Doctor of Philosophy
We present three innovative approaches for simulations of parachute fluid-structure interactions (FSI), which otherwise tend to be unstable because of extreme sensitivity of thin membrane structure to massive fluid dynamic forces. In the first approach, we use an iterative scheme in conjunction with augmented structural mass matrix to achieve convergence in coupling the fluid and the structure motion. In the second approach, we use a coupled formulation that includes the inter-dependence of fluid and structure motion. The dependence of flow on domain deformation is addressed iteratively in this approach. Finally in the third approach, we use a directly coupled formulation that fully incorporates the inter-dependence of fluid, structure and mesh motion. All the three approaches accurately predict parachute FSI and successful FSI simulations of soft landing of T-10, G-12 and G-11 parachutes are presented to provide corroborating evidence. To further improve the quality of FSI simulations, carried out using any of the three coupling approaches, we present more enhanced-discretization and solution techniques.
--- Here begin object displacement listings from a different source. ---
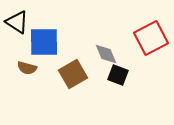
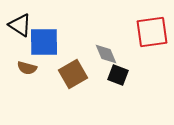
black triangle: moved 3 px right, 3 px down
red square: moved 1 px right, 6 px up; rotated 20 degrees clockwise
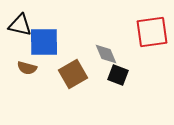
black triangle: rotated 20 degrees counterclockwise
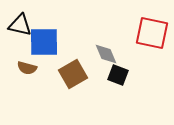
red square: moved 1 px down; rotated 20 degrees clockwise
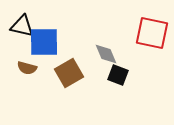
black triangle: moved 2 px right, 1 px down
brown square: moved 4 px left, 1 px up
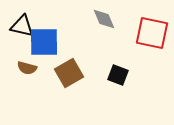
gray diamond: moved 2 px left, 35 px up
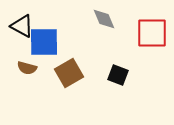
black triangle: rotated 15 degrees clockwise
red square: rotated 12 degrees counterclockwise
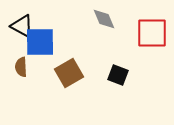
blue square: moved 4 px left
brown semicircle: moved 6 px left, 1 px up; rotated 72 degrees clockwise
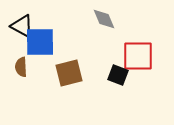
red square: moved 14 px left, 23 px down
brown square: rotated 16 degrees clockwise
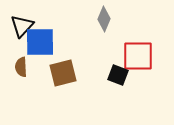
gray diamond: rotated 45 degrees clockwise
black triangle: rotated 45 degrees clockwise
brown square: moved 6 px left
We present definitions of the stabilization parameters used in SUPG and PSPG formulations based on local length scales that are shown to be accurate and less dissipative. We also present an Enhanced-Discretization Space-Time Technique (EDSTT) that has tremendous potential in saving significant amount of computational time as it allows us to use different time-step sizes in different regions of a computational domain. Complementary to EDSTT, we propose an Enhanced-Discretization Successive Update Method (EDSUM) which resolves small scale information in flow simulations. We have also described a variation of EDSUM that gives dramatic rates of convergence in solving linear equation systems. Another effort toward accurately solving linear equation systems is the Enhanced-Approximation Linear Solution Technique (EALST) that we propose for improving the convergence in selected regions of the flow. All these techniques are successfully tested on a variety of problems and the results obtained are unequivocally satisfactory.